A Jupyter Notebook performing Exploratory Data Analysis (EDA) and unsupervised anomaly detection on the CERN 2010 MultiJet dataset. An IsolationForest model is used to identify rare collision events relevant to new physics searches, successfully flagging events with high mass (MR), imbalance (Rsq), and missing energy (MET).
This project demonstrates a model-agnostic approach to searching for new physics in unlabeled particle collision data. By applying an unsupervised machine learning model (IsolationForest), we can identify statistically rare events without any prior assumptions about a signal. The analysis shows that the model autonomously learns to flag events with the same key characteristics that physicists traditionally use in searches for phenomena like Supersymmetry (SUSY).
The dataset used is the MultiJet Primary Dataset from the 2010 Run B at CERN. It contains kinematic variables for events selected by a multi-jet trigger.

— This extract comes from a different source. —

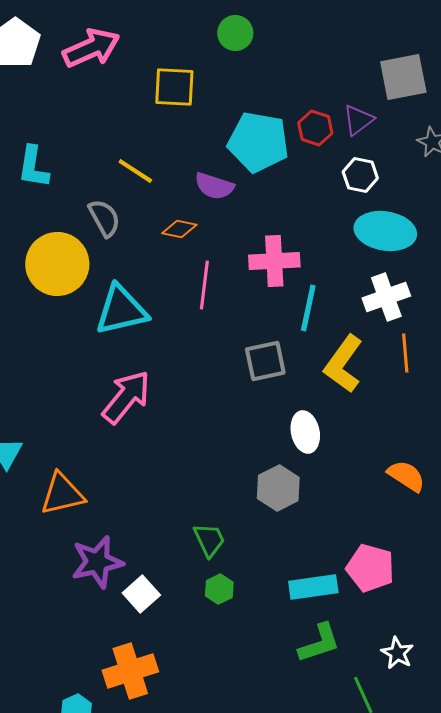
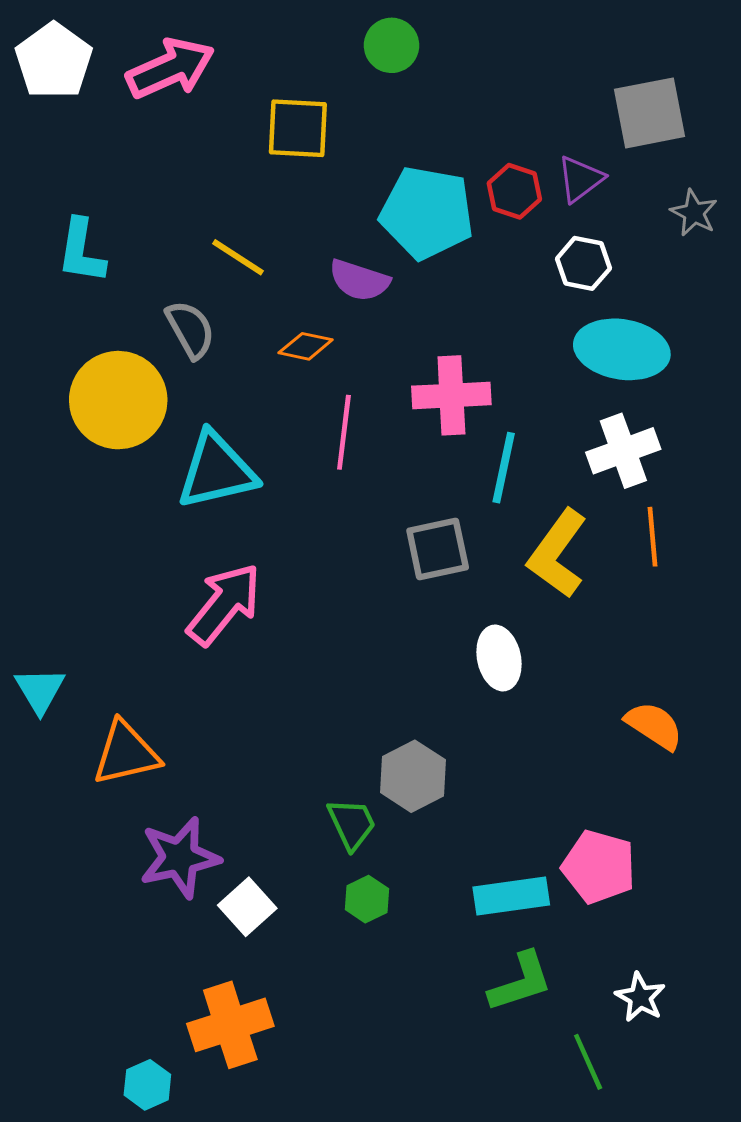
gray hexagon: (278, 488) -> (413, 776), moved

The key variables for this analysis are the "Razor" variables MR (approximating the mass scale) and Rsq (related to event imbalance), along with other event properties like HT (total energy) and MET (missing transverse energy).
- Exploratory Data Analysis (EDA): The notebook begins with a thorough exploration of the dataset's features, focusing on the distributions of the key kinematic variables and their correlations.
- Feature Engineering: New, physically-motivated features such as
MET_over_HTandpt_ratioare created to provide the model with more information. - Unsupervised Anomaly Detection: An
IsolationForestmodel is trained on the kinematic features. This model learns the distribution of "normal" background events and assigns an anomaly score to each event. Events that are easily isolated are considered anomalous.
The analysis successfully identifies a small fraction of events (5%) that are highly anomalous. These events are the most promising candidates for new physics.
The majority of events cluster at low MR and low Rsq. The goal of a physics search is to investigate the sparse "tail" region at high MR and high Rsq.
The IsolationForest model assigns a continuous anomaly score to each event (lower is more anomalous). The visualization clearly shows that the most anomalous events are concentrated in the high-MR and high-Rsq region of the razor plane, validating the approach.
A statistical comparison confirms that the flagged anomalies are not random. On average, they have significantly higher energy, mass, and imbalance compared to normal events. The most dramatic difference is in Missing Transverse Energy (MET), which is 2.3 times higher in anomalous events.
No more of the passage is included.